• **INPUT FOR THIS TASK**
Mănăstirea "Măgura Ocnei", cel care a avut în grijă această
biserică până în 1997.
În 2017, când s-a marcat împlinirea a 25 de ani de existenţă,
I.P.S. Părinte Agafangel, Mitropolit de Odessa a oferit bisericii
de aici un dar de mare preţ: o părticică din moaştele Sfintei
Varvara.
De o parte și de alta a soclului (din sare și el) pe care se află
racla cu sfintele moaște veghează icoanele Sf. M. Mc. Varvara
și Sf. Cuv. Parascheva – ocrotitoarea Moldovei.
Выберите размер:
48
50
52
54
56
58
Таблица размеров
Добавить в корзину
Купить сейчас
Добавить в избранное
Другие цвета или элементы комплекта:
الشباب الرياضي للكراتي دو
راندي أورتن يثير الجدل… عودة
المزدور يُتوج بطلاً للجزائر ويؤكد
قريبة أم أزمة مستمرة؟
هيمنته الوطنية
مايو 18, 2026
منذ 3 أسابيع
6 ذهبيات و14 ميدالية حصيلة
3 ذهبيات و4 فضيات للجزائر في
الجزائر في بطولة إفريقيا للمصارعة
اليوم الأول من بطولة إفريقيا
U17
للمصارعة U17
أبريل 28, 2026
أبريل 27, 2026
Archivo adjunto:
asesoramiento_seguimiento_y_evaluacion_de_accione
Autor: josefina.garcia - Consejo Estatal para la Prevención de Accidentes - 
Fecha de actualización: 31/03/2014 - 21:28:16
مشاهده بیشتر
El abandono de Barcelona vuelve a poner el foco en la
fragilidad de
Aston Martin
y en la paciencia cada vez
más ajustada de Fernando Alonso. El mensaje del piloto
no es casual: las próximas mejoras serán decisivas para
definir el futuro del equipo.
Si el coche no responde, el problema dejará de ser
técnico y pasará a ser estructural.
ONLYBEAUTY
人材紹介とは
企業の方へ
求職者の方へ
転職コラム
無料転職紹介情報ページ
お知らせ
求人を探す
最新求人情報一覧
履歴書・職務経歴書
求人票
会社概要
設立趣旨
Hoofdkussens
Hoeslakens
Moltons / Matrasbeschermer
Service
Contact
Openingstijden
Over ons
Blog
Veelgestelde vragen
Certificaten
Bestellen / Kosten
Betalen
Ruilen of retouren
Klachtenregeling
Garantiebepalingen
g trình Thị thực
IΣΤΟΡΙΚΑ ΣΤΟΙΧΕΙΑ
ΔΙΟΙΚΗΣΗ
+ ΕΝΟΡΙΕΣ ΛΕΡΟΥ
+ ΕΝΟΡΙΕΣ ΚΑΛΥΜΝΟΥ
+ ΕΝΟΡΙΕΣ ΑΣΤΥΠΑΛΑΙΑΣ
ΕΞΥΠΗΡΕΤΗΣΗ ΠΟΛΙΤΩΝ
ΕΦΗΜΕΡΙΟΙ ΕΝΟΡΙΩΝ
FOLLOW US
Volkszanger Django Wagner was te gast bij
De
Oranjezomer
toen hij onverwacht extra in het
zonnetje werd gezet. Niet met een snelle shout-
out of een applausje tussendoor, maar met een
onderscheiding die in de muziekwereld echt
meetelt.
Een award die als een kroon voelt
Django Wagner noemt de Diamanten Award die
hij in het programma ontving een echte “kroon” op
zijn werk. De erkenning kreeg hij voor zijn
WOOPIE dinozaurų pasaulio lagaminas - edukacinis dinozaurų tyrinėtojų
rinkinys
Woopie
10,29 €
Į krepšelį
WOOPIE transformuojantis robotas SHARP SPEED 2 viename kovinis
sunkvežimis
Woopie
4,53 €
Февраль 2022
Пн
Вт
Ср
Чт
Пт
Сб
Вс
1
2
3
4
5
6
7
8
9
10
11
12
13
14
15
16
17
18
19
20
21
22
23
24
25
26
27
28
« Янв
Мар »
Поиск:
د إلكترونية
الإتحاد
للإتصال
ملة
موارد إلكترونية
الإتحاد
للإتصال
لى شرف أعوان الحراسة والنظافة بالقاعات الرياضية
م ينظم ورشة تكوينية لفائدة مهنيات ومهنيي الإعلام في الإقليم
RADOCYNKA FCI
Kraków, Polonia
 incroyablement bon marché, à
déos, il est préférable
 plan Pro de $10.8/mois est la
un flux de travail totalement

• **WORK REQUEST**
Nothing in the records may change; write them out again in full.

• **PROBLEM SOLUTION**
Mănăstirea "Măgura Ocnei", cel care a avut în grijă această
biserică până în 1997.
În 2017, când s-a marcat împlinirea a 25 de ani de existenţă,
I.P.S. Părinte Agafangel, Mitropolit de Odessa a oferit bisericii
de aici un dar de mare preţ: o părticică din moaştele Sfintei
Varvara.
De o parte și de alta a soclului (din sare și el) pe care se află
racla cu sfintele moaște veghează icoanele Sf. M. Mc. Varvara
și Sf. Cuv. Parascheva – ocrotitoarea Moldovei.
Выберите размер:
48
50
52
54
56
58
Таблица размеров
Добавить в корзину
Купить сейчас
Добавить в избранное
Другие цвета или элементы комплекта:
الشباب الرياضي للكراتي دو
راندي أورتن يثير الجدل… عودة
المزدور يُتوج بطلاً للجزائر ويؤكد
قريبة أم أزمة مستمرة؟
هيمنته الوطنية
مايو 18, 2026
منذ 3 أسابيع
6 ذهبيات و14 ميدالية حصيلة
3 ذهبيات و4 فضيات للجزائر في
الجزائر في بطولة إفريقيا للمصارعة
اليوم الأول من بطولة إفريقيا
U17
للمصارعة U17
أبريل 28, 2026
أبريل 27, 2026
Archivo adjunto:
asesoramiento_seguimiento_y_evaluacion_de_accione
Autor: josefina.garcia - Consejo Estatal para la Prevención de Accidentes - 
Fecha de actualización: 31/03/2014 - 21:28:16
مشاهده بیشتر
El abandono de Barcelona vuelve a poner el foco en la
fragilidad de
Aston Martin
y en la paciencia cada vez
más ajustada de Fernando Alonso. El mensaje del piloto
no es casual: las próximas mejoras serán decisivas para
definir el futuro del equipo.
Si el coche no responde, el problema dejará de ser
técnico y pasará a ser estructural.
ONLYBEAUTY
人材紹介とは
企業の方へ
求職者の方へ
転職コラム
無料転職紹介情報ページ
お知らせ
求人を探す
最新求人情報一覧
履歴書・職務経歴書
求人票
会社概要
設立趣旨
Hoofdkussens
Hoeslakens
Moltons / Matrasbeschermer
Service
Contact
Openingstijden
Over ons
Blog
Veelgestelde vragen
Certificaten
Bestellen / Kosten
Betalen
Ruilen of retouren
Klachtenregeling
Garantiebepalingen
g trình Thị thực
IΣΤΟΡΙΚΑ ΣΤΟΙΧΕΙΑ
ΔΙΟΙΚΗΣΗ
+ ΕΝΟΡΙΕΣ ΛΕΡΟΥ
+ ΕΝΟΡΙΕΣ ΚΑΛΥΜΝΟΥ
+ ΕΝΟΡΙΕΣ ΑΣΤΥΠΑΛΑΙΑΣ
ΕΞΥΠΗΡΕΤΗΣΗ ΠΟΛΙΤΩΝ
ΕΦΗΜΕΡΙΟΙ ΕΝΟΡΙΩΝ
FOLLOW US
Volkszanger Django Wagner was te gast bij
De
Oranjezomer
toen hij onverwacht extra in het
zonnetje werd gezet. Niet met een snelle shout-
out of een applausje tussendoor, maar met een
onderscheiding die in de muziekwereld echt
meetelt.
Een award die als een kroon voelt
Django Wagner noemt de Diamanten Award die
hij in het programma ontving een echte “kroon” op
zijn werk. De erkenning kreeg hij voor zijn
WOOPIE dinozaurų pasaulio lagaminas - edukacinis dinozaurų tyrinėtojų
rinkinys
Woopie
10,29 €
Į krepšelį
WOOPIE transformuojantis robotas SHARP SPEED 2 viename kovinis
sunkvežimis
Woopie
4,53 €
Февраль 2022
Пн
Вт
Ср
Чт
Пт
Сб
Вс
1
2
3
4
5
6
7
8
9
10
11
12
13
14
15
16
17
18
19
20
21
22
23
24
25
26
27
28
« Янв
Мар »
Поиск:
د إلكترونية
الإتحاد
للإتصال
ملة
موارد إلكترونية
الإتحاد
للإتصال
لى شرف أعوان الحراسة والنظافة بالقاعات الرياضية
م ينظم ورشة تكوينية لفائدة مهنيات ومهنيي الإعلام في الإقليم
RADOCYNKA FCI
Kraków, Polonia
 incroyablement bon marché, à
déos, il est préférable
 plan Pro de $10.8/mois est la
un flux de travail totalement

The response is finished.